新潟県妙高市立の小中学校で、同市田切の赤倉観光ホテルが監修した給食が提供されている。新井小では2025年10月15日、児童が城戸陽二市長らと一緒に、高級リゾートの味を楽しんだ。

市制20周年を記念し、子どもたちに郷土愛を深めてもらおうと今月中、地元にちなんだ給食が3回提供されている。この日の献立は、妙高産米粉を使ったコッペパンに合わせ、同ホテルアクアダイニングの小黒正之料理長(37)が主菜を監修した。
フレンチが専門なことから、フランスとスペインをまたぐバスク地方の家庭料理「若鶏のバスク風煮」を給食用にアレンジ。炒めてコクを出したタマネギに、トマトとピーマン、ニンニクを合わせ、鶏もも肉と一緒にやわらかく煮た。

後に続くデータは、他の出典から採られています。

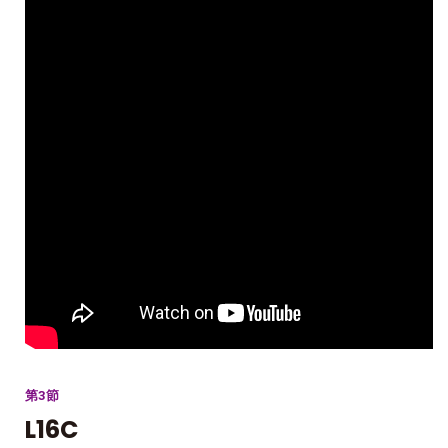
第3節
L16C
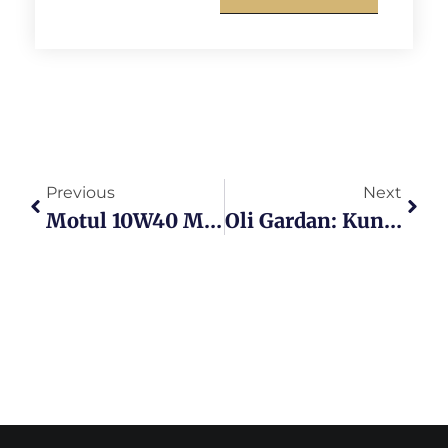
Previous
Next
Motul 10W40 Matic: Oli Berkualitas Untuk Performa Mesin
Oli Gardan: Kunci Performa Optimal Dan Perlindungan Jangka Panjang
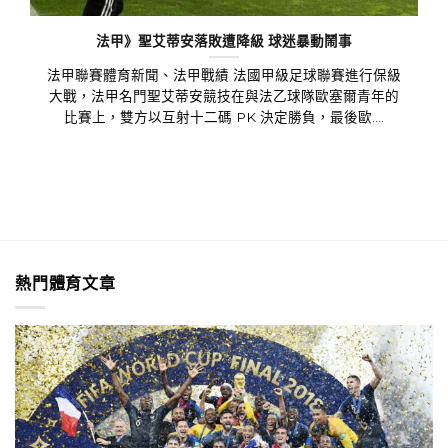
法甲》聖艾蒂安落敗遭降級 球迷暴動鬧事
法甲聯賽體育新聞、法甲戰績 法國甲級足球聯賽進行保級
大戰，法甲名門聖艾蒂安競技在與法乙球隊歐塞爾青年的
比賽上，雙方以互射十二碼 PK 決定勝負，最後歐....
熱門體育文章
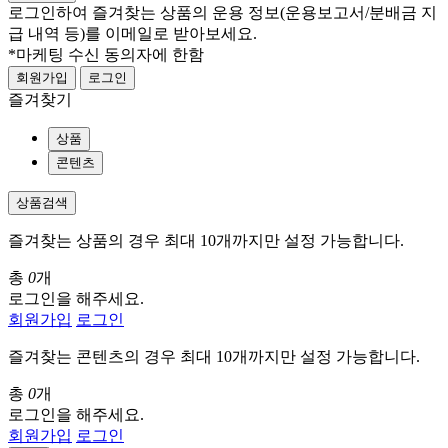
로그인하여 즐겨찾는 상품의 운용 정보
(운용보고서/분배금 지
급 내역 등)
를 이메일로 받아보세요.
*마케팅 수신 동의자에 한함
회원가입
로그인
즐겨찾기
상품
콘텐츠
상품검색
즐겨찾는 상품의 경우 최대 10개까지만 설정 가능합니다.
총
0
개
로그인을 해주세요.
회원가입
로그인
즐겨찾는 콘텐츠의 경우 최대 10개까지만 설정 가능합니다.
총
0
개
로그인을 해주세요.
회원가입
로그인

小黒料理長をはじめ、赤倉観光リゾート&スパの後藤幸泰統括支配人も同校を訪れ、メニューやホテルについて紹介し、教室で試食した。「祝」の文字が入ったなると入りのコンソメスープ、ベイクドポテトと一緒に提供され、児童は「おいしい」「食べたことない」などと話しながら夢中にほおばっていた。

料理好きという5年生男児(11)は「トマトの酸味とピーマンの苦みが合わさってとてもおいしかった。今度作ってみたい」と笑顔を見せた。
小黒料理長は「大量調理で勝手が違うので、味を出すのが大変だったけれど、喜んでもらえてうれしかった。少しでもフレンチや料理に興味を持ってもらえれば」と話した。